Theoretical study on novel orthorhombic ternary monocarbides M0.5Re0.5C (M=V, Nb, Ta) from first-principles calculations

Abstract

A new type of ternary monocarbides M0.5Re0.5C (M = V, Nb, Ta) with outstanding mechanical properties were firstly reported by introducing the Re into their well-known hard parent compounds MC to tune the valence electron concentration (VEC). By an efficient structure searching method, a universal orthorhombic structure with space group of Cmc21 has been uncovered and demonstrated to be the ground-state phase of these three monocarbides, which can be sustained up to the ultrahigh pressure of 300 GPa for V0.5Re0.5C and Nb0.5Re0.5C. The thermodynamic and dynamical stabilities of the predicted phases were confirmed by the formation enthalpy and phonon spectra calculations.

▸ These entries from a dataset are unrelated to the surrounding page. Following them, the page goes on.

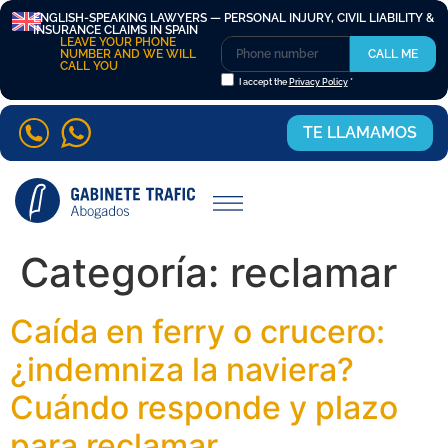
ENGLISH-SPEAKING LAWYERS — PERSONAL INJURY, CIVIL LIABILITY &
INSURANCE CLAIMS IN SPAIN
LEAVE YOUR PHONE
NUMBER AND WE WILL
CALL ME
CALL YOU
I accept the
Privacy Policy
*
TE LLAMAMOS
Categoría:
reclamar
Caída en ferry o crucero:
¿indemniza la naviera?
Cuándo responde y plazo
para reclamar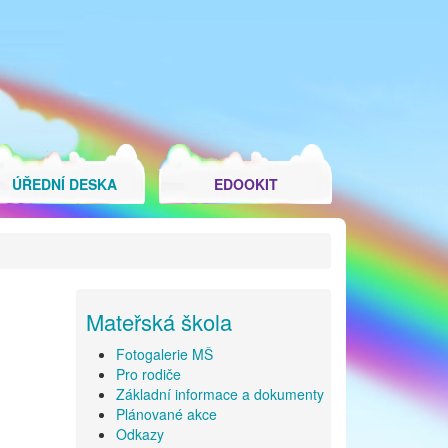
ÚŘEDNÍ DESKA
EDOOKIT
Mateřská škola
Fotogalerie MŠ
Pro rodiče
Základní informace a dokumenty
Plánované akce
Odkazy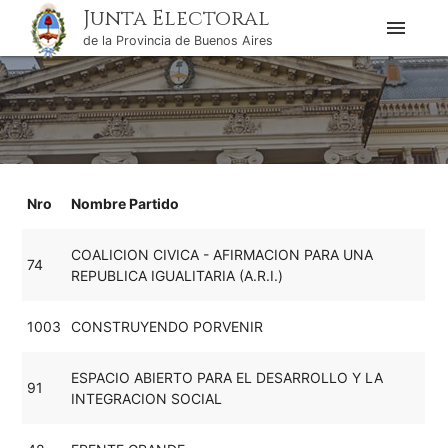
Junta Electoral
menu
de la Provincia de Buenos Aires
Nro
Nombre Partido
COALICION CIVICA - AFIRMACION PARA UNA
74
REPUBLICA IGUALITARIA (A.R.I.)
1003
CONSTRUYENDO PORVENIR
ESPACIO ABIERTO PARA EL DESARROLLO Y LA
91
INTEGRACION SOCIAL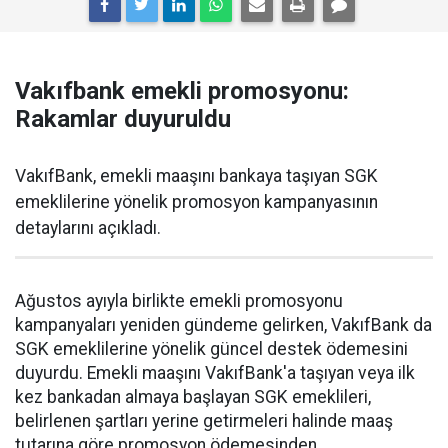
Vakıfbank emekli promosyonu:
Rakamlar duyuruldu
VakıfBank, emekli maaşını bankaya taşıyan SGK
emeklilerine yönelik promosyon kampanyasının
detaylarını açıkladı.
Ağustos ayıyla birlikte emekli promosyonu
kampanyaları yeniden gündeme gelirken, VakıfBank da
SGK emeklilerine yönelik güncel destek ödemesini
duyurdu. Emekli maaşını VakıfBank'a taşıyan veya ilk
kez bankadan almaya başlayan SGK emeklileri,
belirlenen şartları yerine getirmeleri halinde maaş
tutarına göre promosyon ödemesinden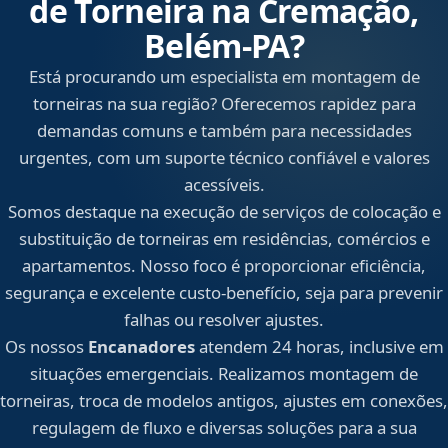
de Torneira na Cremação,
Belém‑PA?
Está procurando um especialista em montagem de
torneiras na sua região? Oferecemos rapidez para
demandas comuns e também para necessidades
urgentes, com um suporte técnico confiável e valores
acessíveis.
Somos destaque na execução de serviços de colocação e
substituição de torneiras em residências, comércios e
apartamentos. Nosso foco é proporcionar eficiência,
segurança e excelente custo-benefício, seja para prevenir
falhas ou resolver ajustes.
Os nossos
Encanadores
atendem 24 horas, inclusive em
situações emergenciais. Realizamos montagem de
torneiras, troca de modelos antigos, ajustes em conexões,
regulagem de fluxo e diversas soluções para a sua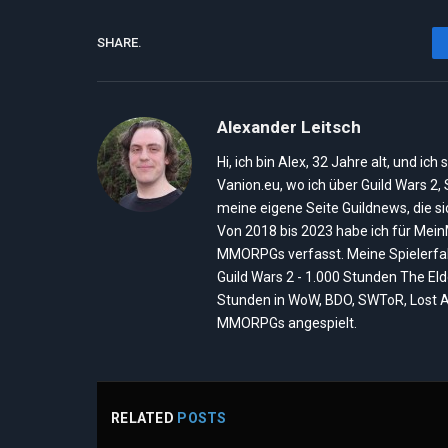
SHARE.
Alexander Leitsch
Hi, ich bin Alex, 32 Jahre alt, und 
Vanion.eu, wo ich über Guild Wars 2
meine eigene Seite Guildnews, die s
Von 2018 bis 2023 habe ich für Mei
MMORPGs verfasst. Meine Spielerfah
Guild Wars 2 - 1.000 Stunden The El
Stunden in WoW, BDO, SWToR, Lost A
MMORPGs angespielt.
RELATED
POSTS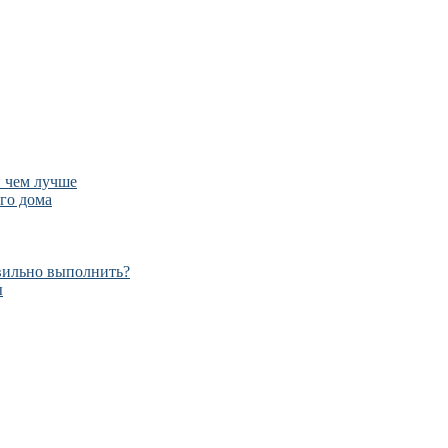
и чем лучше
го дома
авильно выполнить?
ы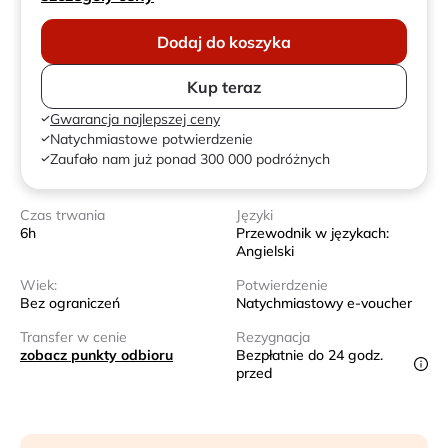
Dodaj do koszyka
Kup teraz
Gwarancja najlepszej ceny
Natychmiastowe potwierdzenie
Zaufało nam już ponad 300 000 podróżnych
Czas trwania
Języki
6h
Przewodnik w językach:
Angielski
Wiek:
Potwierdzenie
Bez ograniczeń
Natychmiastowy e-voucher
Transfer w cenie
Rezygnacja
zobacz punkty odbioru
Bezpłatnie do 24 godz.
przed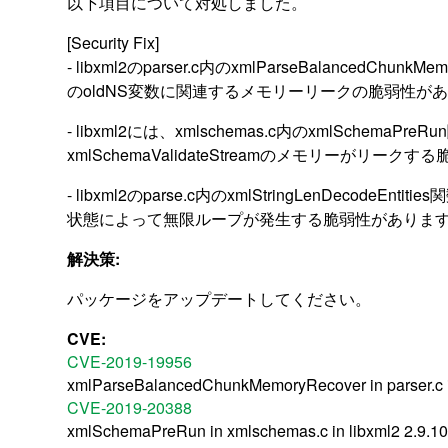
以下項目について対処しました。
[Security Fix]
- libxml2のparser.c内のxmlParseBalancedChu
のoldNS変数に関連するメモリーリークの脆弱性があります。
- libxml2には、xmlschemas.c内のxmlSchemaP
xmlSchemaValidateStreamのメモリーがリークする
- libxml2のparse.c内のxmlStringLenDecode
状態によって無限ループが発生する脆弱性があります。(CV
解決策:
パッケージをアップデートしてください。
CVE:
CVE-2019-19956
xmlParseBalancedChunkMemoryRecover in parser.c in
CVE-2019-20388
xmlSchemaPreRun in xmlschemas.c in libxml2 2.9.1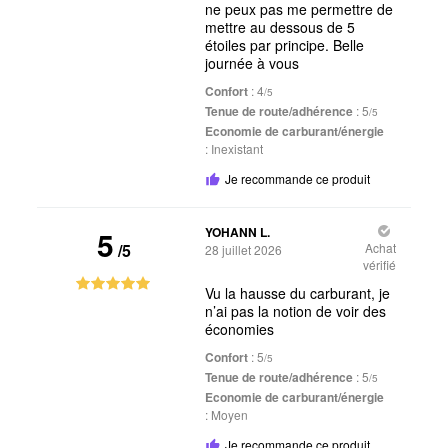
ne peux pas me permettre de
mettre au dessous de 5
étoiles par principe. Belle
journée à vous
Confort
: 4
/5
Tenue de route/adhérence
: 5
/5
Economie de carburant/énergie
:
Inexistant
Je recommande ce produit
5
YOHANN L.
/5
Achat
28 juillet 2026
vérifié
Vu la hausse du carburant, je
n’ai pas la notion de voir des
économies
Confort
: 5
/5
Tenue de route/adhérence
: 5
/5
Economie de carburant/énergie
:
Moyen
Je recommande ce produit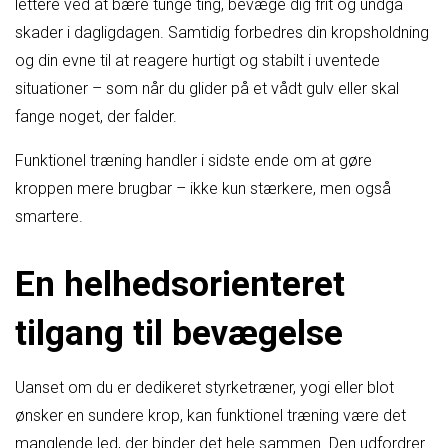
lettere ved at bære tunge ting, bevæge dig frit og undgå
skader i dagligdagen. Samtidig forbedres din kropsholdning
og din evne til at reagere hurtigt og stabilt i uventede
situationer – som når du glider på et vådt gulv eller skal
fange noget, der falder.
Funktionel træning handler i sidste ende om at gøre
kroppen mere brugbar – ikke kun stærkere, men også
smartere.
En helhedsorienteret
tilgang til bevægelse
Uanset om du er dedikeret styrketræner, yogi eller blot
ønsker en sundere krop, kan funktionel træning være det
manglende led, der binder det hele sammen. Den udfordrer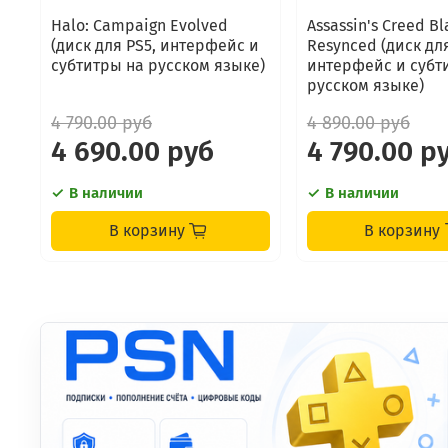
Halo: Campaign Evolved
Assassin's Creed Bl
(диск для PS5, интерфейс и
Resynced (диск для
субтитры на русском языке)
интерфейс и субт
русском языке)
4 790.00 руб
4 890.00 руб
4 690.00 руб
4 790.00 р
В наличии
В наличии
В корзину
В корзину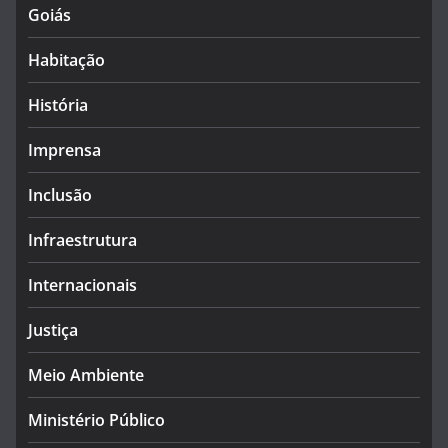
Goiás
Habitação
História
Imprensa
Inclusão
Infraestrutura
Internacionais
Justiça
Meio Ambiente
Ministério Público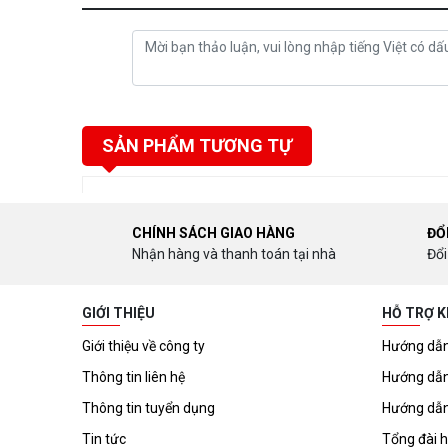
SẢN PHẨM TƯƠNG TỰ
CHÍNH SÁCH GIAO HÀNG
ĐỔ
Nhận hàng và thanh toán tại nhà
Đổi
GIỚI THIỆU
HỖ TRỢ 
Giới thiệu về công ty
Hướng dẫn
Thông tin liên hệ
Hướng dẫn
Thông tin tuyển dụng
Hướng dẫn
Tin tức
Tổng đài h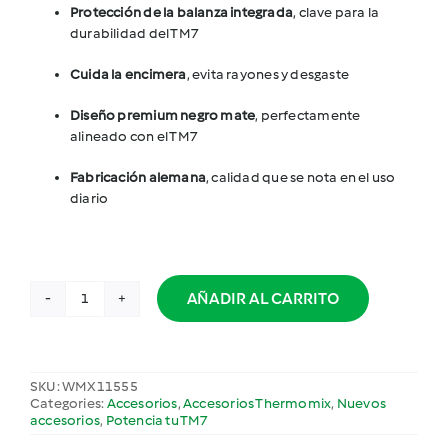
Protección de la balanza integrada
, clave para la
durabilidad del TM7
Cuida la encimera
, evita rayones y desgaste
Diseño premium negro mate
, perfectamente
alineado con el TM7
Fabricación alemana
, calidad que se nota en el uso
diario
AÑADIR AL CARRITO
Tablero
deslizante
edición
Black
SKU:
WMX11555
TM7
Categories:
Accesorios
,
Accesorios Thermomix
,
Nuevos
cantidad
accesorios
,
Potencia tu TM7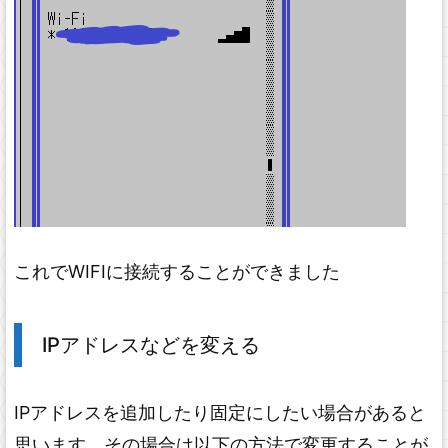
これでWIFIに接続することができました
IPアドレスなどを変える
IPアドレスを追加したり固定にしたい場合があると
思います。その場合は以下の方法で変更することが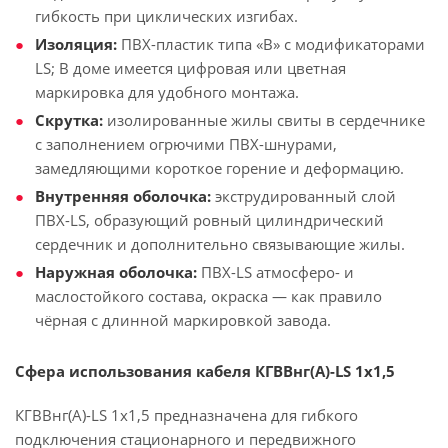
гибкость при циклических изгибах.
Изоляция:
ПВХ-пластик типа «В» с модификаторами
LS; В доме имеется цифровая или цветная
маркировка для удобного монтажа.
Скрутка:
изолированные жилы свиты в сердечнике
с заполнением огрючими ПВХ-шнурами,
замедляющими короткое горение и деформацию.
Внутренняя оболочка:
экструдированный слой
ПВХ-LS, образующий ровный цилиндрический
сердечник и дополнительно связывающие жилы.
Наружная оболочка:
ПВХ-LS атмосферо- и
маслостойкого состава, окраска — как правило
чёрная с длинной маркировкой завода.
Сфера использования кабеля КГВВнг(А)-LS 1х1,5
КГВВнг(А)-LS 1х1,5 предназначена для гибкого
подключения стационарного и передвижного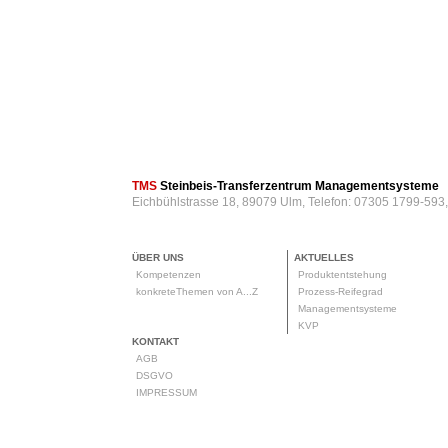
TMS
Steinbeis-Transferzentrum Managementsysteme
Eichbühlstrasse 18, 89079 Ulm, Telefon: 07305 1799-593
ÜBER UNS
AKTUELLES
Kompetenzen
Produktentstehung
konkreteThemen von A...Z
Prozess-Reifegrad
Managementsysteme
KVP
KONTAKT
AGB
DSGVO
IMPRESSUM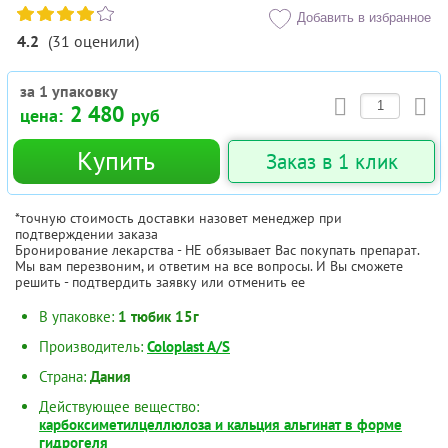
Добавить в избранное
4.2
(
31
оценили
)
за 1 упаковку
2 480
цена:
руб
Купить
Заказ в 1 клик
*точную стоимость доставки назовет менеджер при
подтверждении заказа
Бронирование лекарства - НЕ обязывает Вас покупать препарат.
Мы вам перезвоним, и ответим на все вопросы. И Вы сможете
решить - подтвердить заявку или отменить ее
В упаковке:
1 тюбик 15г
Производитель:
Coloplast A/S
Страна:
Дания
Действующее вещество:
карбоксиметилцеллюлоза и кальция альгинат в форме
гидрогеля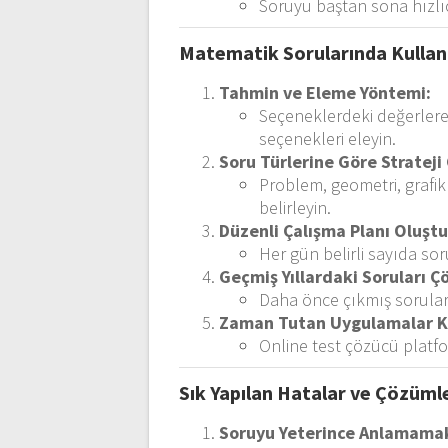
Soruyu baştan sona hızlı
Matematik Sorularında Kullanı
Tahmin ve Eleme Yöntemi:
Seçeneklerdeki değerlere
seçenekleri eleyin.
Soru Türlerine Göre Strateji 
Problem, geometri, grafik
belirleyin.
Düzenli Çalışma Planı Oluştu
Her gün belirli sayıda sor
Geçmiş Yıllardaki Soruları Ç
Daha önce çıkmış sorular 
Zaman Tutan Uygulamalar Ku
Online test çözücü platfo
Sık Yapılan Hatalar ve Çözüml
Soruyu Yeterince Anlamama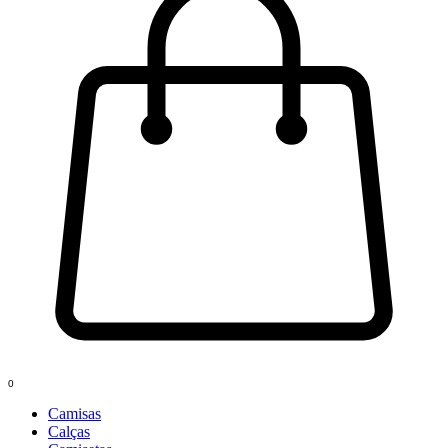
0
Camisas
Calças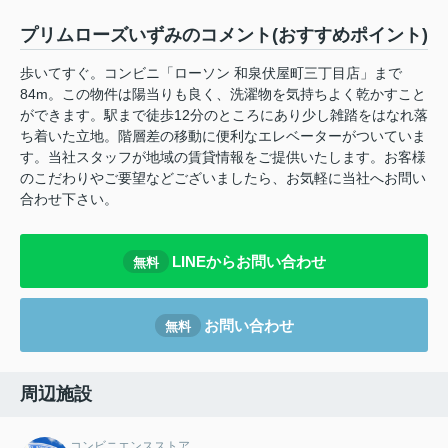
プリムローズいずみのコメント(おすすめポイント)
歩いてすぐ。コンビニ「ローソン 和泉伏屋町三丁目店」まで
84m。この物件は陽当りも良く、洗濯物を気持ちよく乾かすこと
ができます。駅まで徒歩12分のところにあり少し雑踏をはなれ落
ち着いた立地。階層差の移動に便利なエレベーターがついていま
す。当社スタッフが地域の賃貸情報をご提供いたします。お客様
のこだわりやご要望などございましたら、お気軽に当社へお問い
合わせ下さい。
LINEからお問い合わせ
無料
お問い合わせ
無料
周辺施設
コンビニエンスストア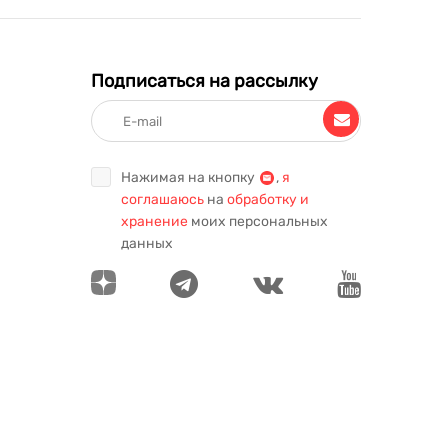
Подписаться на рассылку
Нажимая на кнопку
,
я
соглашаюсь
на
обработку и
хранение
моих персональных
данных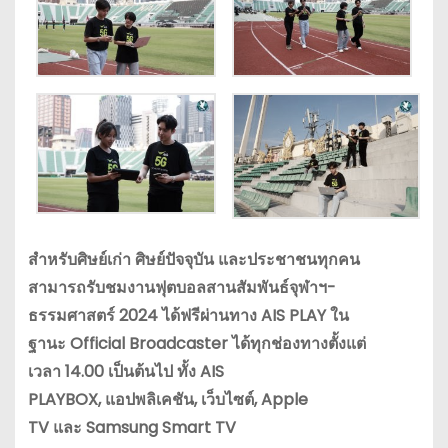
สำหรับศิษย์เก่า ศิษย์ปัจจุบัน และประชาชนทุกคน
สามารถรับชมงานฟุตบอลสานสัมพันธ์จุฬาฯ-
ธรรมศาสตร์ 2024 ได้ฟรีผ่านทาง AIS PLAY ใน
ฐานะ Official Broadcaster ได้ทุกช่องทางตั้งแต่
เวลา 14.00 เป็นต้นไป ทั้ง AIS
PLAYBOX, แอปพลิเคชัน, เว็บไซต์, Apple
TV และ Samsung Smart TV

The structural, mechanical as well as electronic properties of M0.5Re0.5C in comparison with their parent compounds MC were thus fully investigated using first-principles density functional theory (DFT) calculations. Compared to their parent compounds MC, results on the mechanical calculations indicated that they not only possess larger Vickers hardness and ideal indentation shear strength values but also exhibit much smaller elastic and ideal strength anisotropy which are advantageous to their potential applications. Detailed analysis of electronic structures reveals that the origin of the improved mechanical properties of M0.5Re0.5C is mainly attributed to the enhanced hybridization of metals-d and C-2p orbitals by locating the fermi level at the valley of the pseudogap.